Two seasons into his creative director role at Courrèges, Nicolas Di Felice staged his first physical runway show in a huge painted square on the grass of the Bois de Vincennes, a park on the outside of Paris. For Di Felice, the location is a symbol of freedom and liberation, the place where he reunited with his boyfriend after lockdown and where he has spent past summers dancing. His offering had an equally optimistic and emancipating spirit, drawing on signature silhouettes from the Courrèges, like capes from the 1960s and 1990s, 1964 dresses made from a single strip of fabric and the favourite colours of its founder. Silhouettes were lean and waist-cinching, sporty and scintillating: flared rib leggings were layered with cut-out vinyl dresses, stripe jacquard halter-necks paired with thigh-high boots, and crop tops teamed with pant-silhouette cargo pants. Clothing for dancing all night with abandon, whatever patch of grass you choose.
Anthony Vaccarello returned to Paris Fashion Week with a breathtaking show en plein air, featuring the Eiffel Tower as its twinkling backdrop and boasting a show set with a streaming waterfall at its centre. The creative director dedicated the show to Palomo Picasso, the red lipstick-clad, costume jewellery-swathed accessories designer who brought a glamorous, thrift-elevating modernity to Yves Saint Laurent's atelier when she began working with him in the late 1960s. Here, the silhouette was sleek, strong and sophisticated, oozing glamour, celebrating bold colour and the female form. Le Smoking was reimagined as a lean suit with leggings; cut-out spandex bodysuits twisted around the body; dresses were severe in the shoulder and imagined in bright oranges and lilacs; and stilettos were vertiginous in their silhouette. At the show's finale, water poured down onto the runway, illuminated by hundreds of dazzling spotlights, a symbol of vital hydration to the thirsty runway show-starved audience.
Over the past 18 months, memory has acted as a powerful tool for relieving us from monotony.

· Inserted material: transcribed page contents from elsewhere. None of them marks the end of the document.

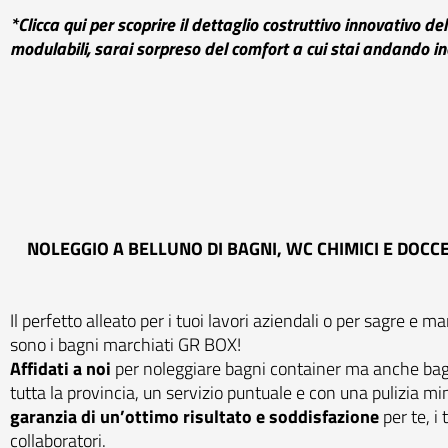
*Clicca qui per scoprire il dettaglio costruttivo innovativo del
modulabil
i, sarai sorpreso del comfort a cui stai andando in
NOLEGGIO A BELLUNO DI BAGNI, WC CHIMICI E DOC
Il perfetto alleato per i tuoi lavori aziendali o per sagre e m
sono i bagni marchiati GR BOX!
Affidati a noi
per noleggiare bagni container ma anche bagn
tutta la provincia, un servizio puntuale e con una pulizia m
garanzia di un’ottimo risultato e soddisfazione
per te, i 
collaboratori.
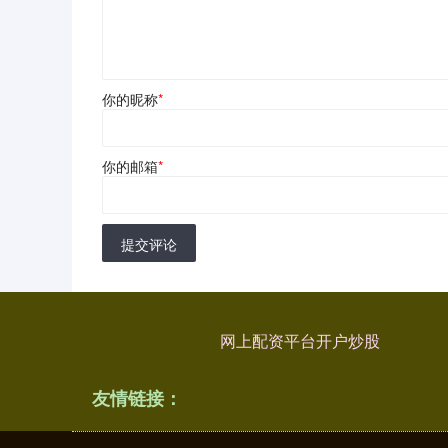
你的昵称
*
你的邮箱
*
提交评论
网上配资平台开户炒股
友情链接：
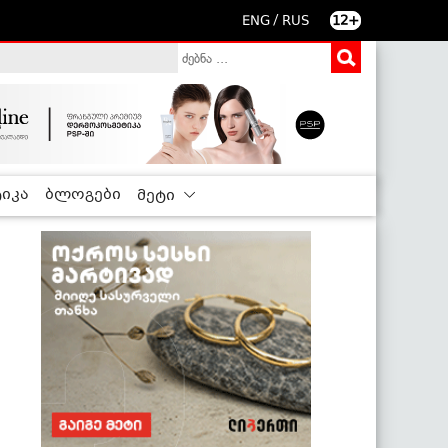
/
ENG
RUS
12+
იკა
ბლოგები
მეტი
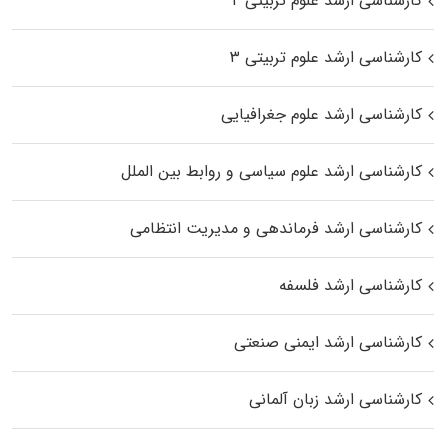
کارشناسی ارشد علوم تربیتی ۲
کارشناسی ارشد علوم تربیتی ۳
کارشناسی ارشد علوم جغرافیایی
کارشناسی ارشد علوم سیاسی و روابط بین الملل
کارشناسی ارشد فرماندهی و مدیریت انتظامی
کارشناسی ارشد فلسفه
کارشناسی ارشد ایمنی صنعتی
کارشناسی ارشد زبان آلمانی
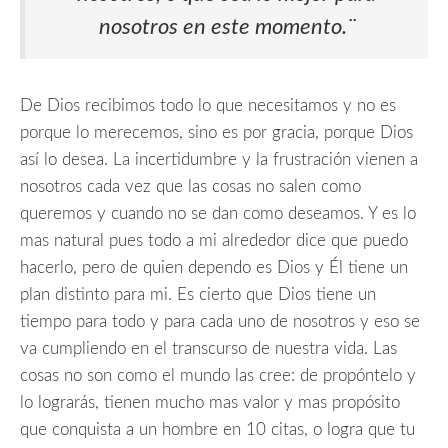
nosotros en este momento.¨
De Dios recibimos todo lo que necesitamos y no es
porque lo merecemos, sino es por gracia, porque Dios
así lo desea. La incertidumbre y la frustración vienen a
nosotros cada vez que las cosas no salen como
queremos y cuando no se dan como deseamos. Y es lo
mas natural pues todo a mi alrededor dice que puedo
hacerlo, pero de quien dependo es Dios y Él tiene un
plan distinto para mi. Es cierto que Dios tiene un
tiempo para todo y para cada uno de nosotros y eso se
va cumpliendo en el transcurso de nuestra vida. Las
cosas no son como el mundo las cree: de propóntelo y
lo lograrás, tienen mucho mas valor y mas propósito
que conquista a un hombre en 10 citas, o logra que tu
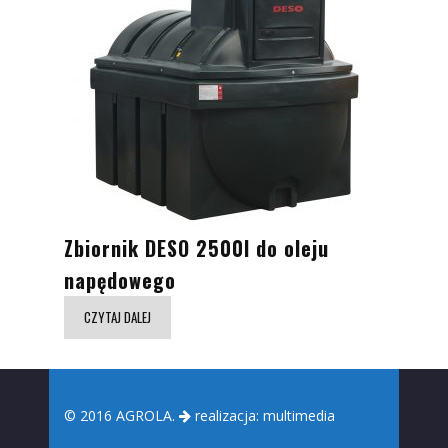
Zbiornik DESO 2500l do oleju
napędowego
CZYTAJ DALEJ
© 2016 AGROLA.
realizacja:
multimedia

It's something that South African designer Thebe Magugu valued for S/S 2022, creating a collection based on the idea of ‘memory as a reservoir for optimism’, drawing on silhouettes in old family photographs, like his grandmother's pleated skirts and blouses from the 1950s, his mother's 1960s leg-of-mutton sleeves and 1970s mini skirts. The designer's Genealogy collection was showcased through a round-table discussion, with Magugu's family poring over old images, tiled against look-book video of hybrid, narrative-swathed and decade-spanning silhouettes featuring handkerchief-cut lilac dresses with seductive keyhole cut-outs, bright red playsuits with frothing feather trim, and skirts and jackets tessellated with family photos, inspired by regal portraits printed onto calico.
Shimmering silk fringing, pleated tiger print, picnic blanket checks, optical stripes, the fabrics showcased on Austrian-Nigerian designer Ize’s S/S 2022 catwalk were sumptuous and tactile in their finish. Spring sees an effusion of optimistic tones and patterns, a signature of the designer, who made his Paris debut for A/W 2020. Ize has a weaving factory in Nigeria, where the majority of his materials are crafted. Here, they translated into insouciant, easy and layered men's and women's shapes, from soft tailoring to sarong skirts, lean knitwear to fluid dresses, paired with sporty caps, slouchy shoulder bags and buckled sandals.